Les raisons du succès de Frank Ocean ne sont pas qu’extra-musicales, toutefois. Channel ORANGE, en effet, est bon, vraiment bon. Le chanteur, certes, joue le registre usé de la soul éternelle, se montrant pris en tenaille entre religiosité et luxure, exposant ses tourments, ou ceux de ses personnages, sur des instruments harmonieux et luxuriants, guitares, cordes et claviers, chantant d’une voix tantôt douce, tantôt hantée, parfois larmoyante. Il réinvestit un thème ancien, celui de l’amour déçu (« Thinkin Bout You », « Monks », « Bad Religion »). Cet album, cependant, n’est pas la simple et l’énième tentative de revitalisation d’un genre disparu depuis longtemps, ce n’est pas que de la nu soul creuse.
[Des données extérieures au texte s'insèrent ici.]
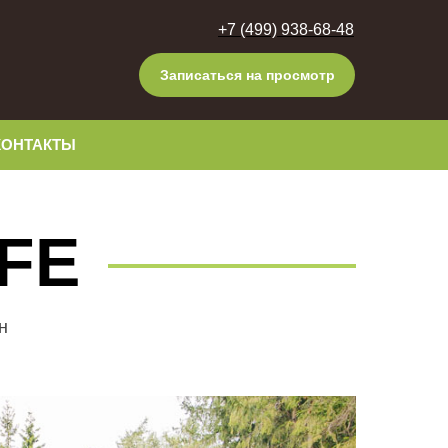
+7 (499) 938-68-48
Записаться на просмотр
КОНТАКТЫ
FE
н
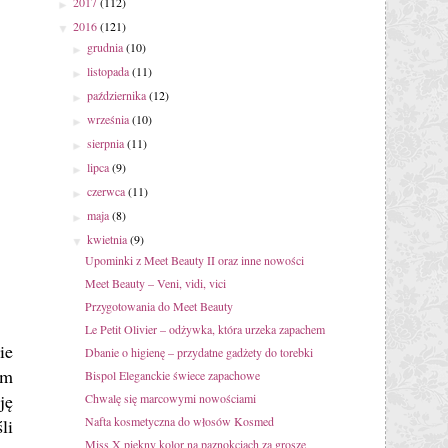
2017
(112)
►
2016
(121)
▼
grudnia
(10)
►
listopada
(11)
►
października
(12)
►
września
(10)
►
sierpnia
(11)
►
lipca
(9)
►
czerwca
(11)
►
maja
(8)
►
kwietnia
(9)
▼
Upominki z Meet Beauty II oraz inne nowości
Meet Beauty – Veni, vidi, vici
Przygotowania do Meet Beauty
Le Petit Olivier – odżywka, która urzeka zapachem
ie
Dbanie o higienę – przydatne gadżety do torebki
ym
Bispol Eleganckie świece zapachowe
ję
Chwalę się marcowymi nowościami
Nafta kosmetyczna do włosów Kosmed
śli
Miss X piękny kolor na paznokciach za grosze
A l’image d’un rap pourtant réduit à la portion congrue (ici, Earl Sweatshirt, là, André 3000), cette soul-là est plus urbaine que jamais, Ocean nous dépeignant sa ville, la mégapole de Los Angeles, en arrière-plan de ses récits. Il nous parle massivement de drogue (« Pilot Jones », « Crack Rock », « Lost »), tout comme le rap des années 2000 et 2010, et il dresse le portrait d’une société matérialiste (« Sweet Life », « Super Rich Kids », « Lost » encore), dans les deux cas sur un mode essentiellement critique, certes. Et bien sûr, des allusions à l’homosexualité, même utilisées en léger filigrane sur trois titres (« Thinkin Bout You », « Bad Religion », « Forrest Gump »), rénovent le vieux thème de la lutte entre l’esprit et la chair.

Et puis bien sûr, il y a la musique. Au tout début, elle surprend peu. Avec le falsetto de « Thinkin Bout You », un « Sweet Life » très Stevie Wonder et un « Pilot Jones » façon Marvin Gaye, on évolue en terrain familier. Mais à mi-route, le disque prend une autre dimension, quand vient le temps d’un épique « Pyramids » de 10 minutes où Ocean établit un parallèle entre monuments antiques et boite de striptease. Il s’agit là du cœur de l’album, d’un morceau de choix qui, malgré son pathos débordant (un désœuvré se lamente que sa compagne soit contrainte de gagner sa vie en s’exhibant dans un strip club), séduit avec ses sonorités électroniques plus modernes, avec ses changements de rythmes et de tons.

Et la suite n’est pas mal non plus, c’est même un festival de grands titres, comme le très orchestré « Bad Religion », où Frank Ocean s’épanche sur ses amours perdues auprès d’un chauffeur de taxi, ou bien le délicat et déchirant « Pink Matter », où intervient l’immense André 3000. Cette fin n’est pas loin d’être irréprochable. Et si elle ne suffit pas à faire de Frank Ocean le messie ultime annoncé par les magazines les plus éloignés de la chose rap ou R&B, elle mérite qu’une toute petite signature se rajoute tardivement à l’assourdissant concert de louanges qui a accompagné la sortie de Channel ORANGE : POPnews.com.